Géza Szöllősi
Added on Jul 19, 2011, by Apoorva
Filled under: Art,Film,Photography

Géza is a young artist who graduated in Visual Communication from the University of Applied Arts in 2005. His creations, are as eccentric as they are scheming.

My taxidermy project is a trial of what happens when the form is changed, so that the skin is placed over a different kind of shape…An animal’s skin is excised from its body, and a plastic body is formed in the same shape and covered with its skin.

This project mixes a hyper-realistic approach with the mythological, and the objects – which used to be live animals – find themselves in absurd situations, causing them pain while being human toys.

Objects and sculptures are there with you in three dimensions while you look at them. However strange or contradictory they might be, they exist and you have to accept their existence.

Two of my most important inspirations are Chinese artist Cai Guo-Qiang and the cult film of Alejandro Jodorowsky, The Holy Mountain (1973).

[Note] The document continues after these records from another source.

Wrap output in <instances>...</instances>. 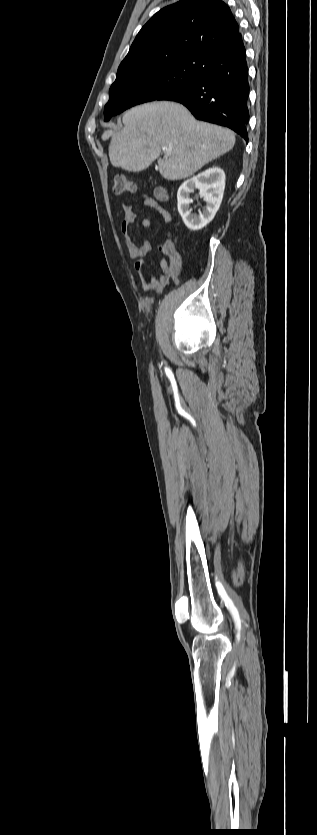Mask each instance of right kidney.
<instances>
[{
  "label": "right kidney",
  "mask_w": 317,
  "mask_h": 835,
  "mask_svg": "<svg viewBox=\"0 0 317 835\" xmlns=\"http://www.w3.org/2000/svg\"><path fill=\"white\" fill-rule=\"evenodd\" d=\"M198 189L200 197L206 201V205L199 215L191 214L190 193ZM225 189V173L219 167L213 166L198 175L187 179L179 187L177 192L178 211L184 224L193 231L200 230L206 226L218 211Z\"/></svg>",
  "instance_id": "1"
}]
</instances>
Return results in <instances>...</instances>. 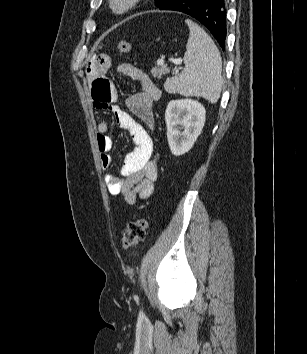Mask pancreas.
<instances>
[{"mask_svg":"<svg viewBox=\"0 0 307 354\" xmlns=\"http://www.w3.org/2000/svg\"><path fill=\"white\" fill-rule=\"evenodd\" d=\"M151 73L152 75L155 77V78H158V79H161L162 76H164L165 74L169 73V69L166 65H160L158 64V66L154 67L152 70H151Z\"/></svg>","mask_w":307,"mask_h":354,"instance_id":"cf45deb5","label":"pancreas"}]
</instances>
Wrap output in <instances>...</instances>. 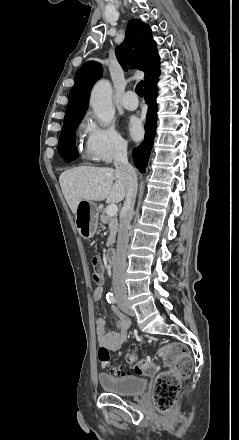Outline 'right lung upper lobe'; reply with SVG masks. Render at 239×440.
<instances>
[{
    "instance_id": "1",
    "label": "right lung upper lobe",
    "mask_w": 239,
    "mask_h": 440,
    "mask_svg": "<svg viewBox=\"0 0 239 440\" xmlns=\"http://www.w3.org/2000/svg\"><path fill=\"white\" fill-rule=\"evenodd\" d=\"M116 56L124 68L128 64L130 68L142 70L145 73L144 82L159 71L160 58L151 29L139 19L128 22L125 40L116 48ZM101 77L102 67L96 61H87L79 68L63 124L85 115L91 88Z\"/></svg>"
}]
</instances>
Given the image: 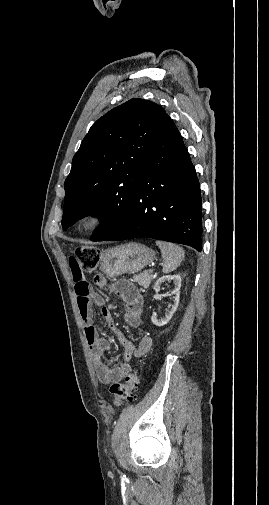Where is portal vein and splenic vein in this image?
I'll return each instance as SVG.
<instances>
[{"mask_svg": "<svg viewBox=\"0 0 269 505\" xmlns=\"http://www.w3.org/2000/svg\"><path fill=\"white\" fill-rule=\"evenodd\" d=\"M149 271L152 273V272H153V269H150Z\"/></svg>", "mask_w": 269, "mask_h": 505, "instance_id": "portal-vein-and-splenic-vein-1", "label": "portal vein and splenic vein"}]
</instances>
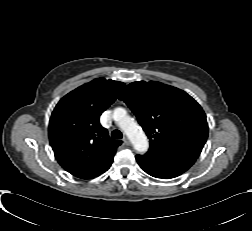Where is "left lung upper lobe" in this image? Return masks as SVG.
I'll return each instance as SVG.
<instances>
[{"mask_svg": "<svg viewBox=\"0 0 252 231\" xmlns=\"http://www.w3.org/2000/svg\"><path fill=\"white\" fill-rule=\"evenodd\" d=\"M150 140L149 151L199 157L208 137L206 115L186 92L159 82H133L119 95Z\"/></svg>", "mask_w": 252, "mask_h": 231, "instance_id": "obj_1", "label": "left lung upper lobe"}]
</instances>
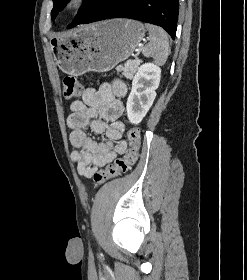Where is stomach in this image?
Masks as SVG:
<instances>
[{
    "label": "stomach",
    "mask_w": 247,
    "mask_h": 280,
    "mask_svg": "<svg viewBox=\"0 0 247 280\" xmlns=\"http://www.w3.org/2000/svg\"><path fill=\"white\" fill-rule=\"evenodd\" d=\"M145 35L144 25L132 19H113L80 27L51 40L60 69L81 75L107 72L128 59Z\"/></svg>",
    "instance_id": "obj_1"
}]
</instances>
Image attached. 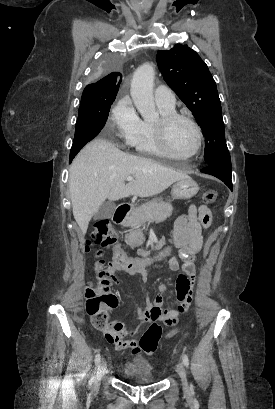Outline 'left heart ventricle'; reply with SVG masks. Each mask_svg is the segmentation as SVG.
I'll return each mask as SVG.
<instances>
[{
  "label": "left heart ventricle",
  "instance_id": "1",
  "mask_svg": "<svg viewBox=\"0 0 275 409\" xmlns=\"http://www.w3.org/2000/svg\"><path fill=\"white\" fill-rule=\"evenodd\" d=\"M170 144L176 154L189 155L196 144L195 133L191 125L185 121L177 122L171 129Z\"/></svg>",
  "mask_w": 275,
  "mask_h": 409
}]
</instances>
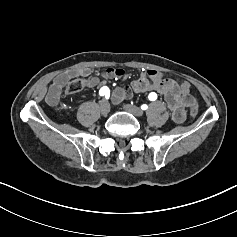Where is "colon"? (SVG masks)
Returning <instances> with one entry per match:
<instances>
[{
    "mask_svg": "<svg viewBox=\"0 0 237 237\" xmlns=\"http://www.w3.org/2000/svg\"><path fill=\"white\" fill-rule=\"evenodd\" d=\"M85 85H86V81L84 79H81V78L74 79L68 84L66 88V92L69 94L79 92L85 87ZM190 115L192 117H196L198 115V106L196 103H194L191 106Z\"/></svg>",
    "mask_w": 237,
    "mask_h": 237,
    "instance_id": "1",
    "label": "colon"
}]
</instances>
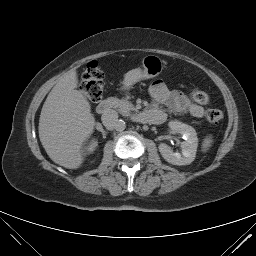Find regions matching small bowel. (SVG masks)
Here are the masks:
<instances>
[{
    "mask_svg": "<svg viewBox=\"0 0 256 256\" xmlns=\"http://www.w3.org/2000/svg\"><path fill=\"white\" fill-rule=\"evenodd\" d=\"M149 94L153 100V107L148 111L153 116L154 123L165 120V113L161 106L167 107L171 112L177 114H189L195 118H202L205 110L202 106L192 102L184 93L177 90H170L161 80L154 81Z\"/></svg>",
    "mask_w": 256,
    "mask_h": 256,
    "instance_id": "obj_1",
    "label": "small bowel"
}]
</instances>
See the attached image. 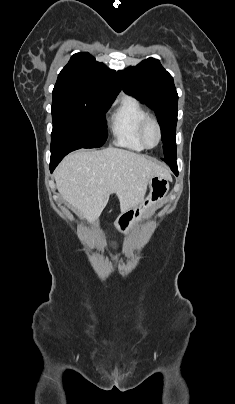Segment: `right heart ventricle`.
I'll use <instances>...</instances> for the list:
<instances>
[{"label":"right heart ventricle","mask_w":235,"mask_h":404,"mask_svg":"<svg viewBox=\"0 0 235 404\" xmlns=\"http://www.w3.org/2000/svg\"><path fill=\"white\" fill-rule=\"evenodd\" d=\"M147 116V111L137 99L124 97L111 116L110 128L115 143L135 151L144 150L138 130L140 123Z\"/></svg>","instance_id":"obj_1"}]
</instances>
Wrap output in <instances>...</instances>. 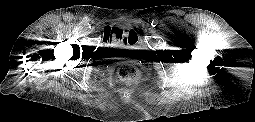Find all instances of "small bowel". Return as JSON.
I'll return each instance as SVG.
<instances>
[{
	"instance_id": "1",
	"label": "small bowel",
	"mask_w": 255,
	"mask_h": 122,
	"mask_svg": "<svg viewBox=\"0 0 255 122\" xmlns=\"http://www.w3.org/2000/svg\"><path fill=\"white\" fill-rule=\"evenodd\" d=\"M108 28V27H107ZM106 28V29H107ZM130 42H132L133 40H128ZM104 42H105V46L107 47H110V46H113V45H116L117 43H119L120 41L117 40L115 37L113 36H110L106 33V30H105V34H104Z\"/></svg>"
}]
</instances>
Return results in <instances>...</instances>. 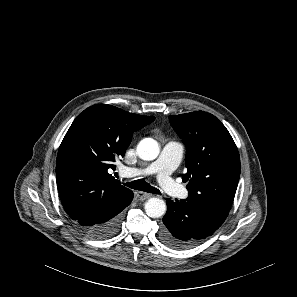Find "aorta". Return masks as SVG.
I'll return each mask as SVG.
<instances>
[{
	"mask_svg": "<svg viewBox=\"0 0 297 297\" xmlns=\"http://www.w3.org/2000/svg\"><path fill=\"white\" fill-rule=\"evenodd\" d=\"M159 145L151 138L141 140L137 146V154L139 158L146 161L154 160L159 155ZM145 212L151 218H159L166 212V204L162 199L153 197L145 203Z\"/></svg>",
	"mask_w": 297,
	"mask_h": 297,
	"instance_id": "obj_1",
	"label": "aorta"
}]
</instances>
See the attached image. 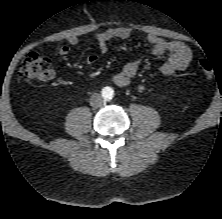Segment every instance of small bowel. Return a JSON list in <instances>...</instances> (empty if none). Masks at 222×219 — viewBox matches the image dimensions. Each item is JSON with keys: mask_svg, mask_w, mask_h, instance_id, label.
<instances>
[{"mask_svg": "<svg viewBox=\"0 0 222 219\" xmlns=\"http://www.w3.org/2000/svg\"><path fill=\"white\" fill-rule=\"evenodd\" d=\"M132 31L126 27L109 28L94 34V40L98 46L100 52L104 53L110 41L118 39L125 40L130 38ZM147 42L151 46V52L155 56H162L167 54V59L162 63L160 70L164 75H172L178 71L186 69L192 60V52L190 48L179 41L165 40L159 37L155 33H149L146 37ZM78 44V39L71 36L67 40V44L62 45L58 49V54L65 56L69 54L71 47ZM98 62V55L90 53L86 57V64L93 66ZM142 63V60L135 59L126 63L118 72H116L112 80L119 87H126L130 84L132 79L136 76L138 69ZM54 73L52 71L50 80L53 78ZM140 92L148 91V86L140 84L138 86Z\"/></svg>", "mask_w": 222, "mask_h": 219, "instance_id": "1", "label": "small bowel"}]
</instances>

My work has always been too much. My life has always been imprinted with finding myself between extremes. If I started serving the needs of mainstream, that wouldn’t be me.

I also don’t want everyone to like what I’m doing. I’m ok with people reacting differently. I remember the table soccer I made for Taxidermia, where I used hamsters and squirrels instead of plastic figures. When the movie came out it was exhibited in a movie theater in a shopping mall. Parents were horrified so it had to be put away. There was also an exhibition abroad that featured my work, where a middle-aged woman turned up from nowhere and started shouting angrily. My friends translated what she said. I guess she was not a fan of my work either.”

Opium, a film featured at the 38th Hungarian Film Festival, is his second motion picture—following Taxidermia—where he worked under a unique title: special art designer.